**Problem to solve:** What lines of the data below hold "left"? Show them.

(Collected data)
──────────

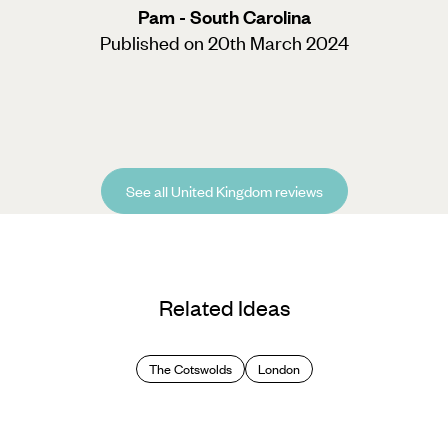
Pam - South Carolina
Published on 20th March 2024
See all United Kingdom reviews
Related Ideas
The Cotswolds
London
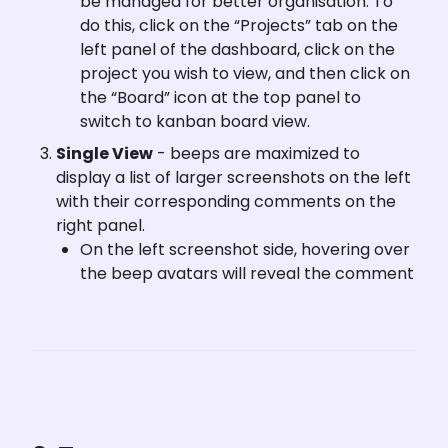
be managed for better organisation. To 
do this, click on the “Projects” tab on the 
left panel of the dashboard, click on the 
project you wish to view, and then click on 
the “Board” icon at the top panel to 
switch to kanban board view. 
Single View
 - beeps are maximized to 
display a list of larger screenshots on the left 
with their corresponding comments on the 
right panel.
On the left screenshot side, hovering over 
the beep avatars will reveal the comment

──────────

**Written solution:**
left panel of the dashboard, click on the 
display a list of larger screenshots on the left 
On the left screenshot side, hovering over 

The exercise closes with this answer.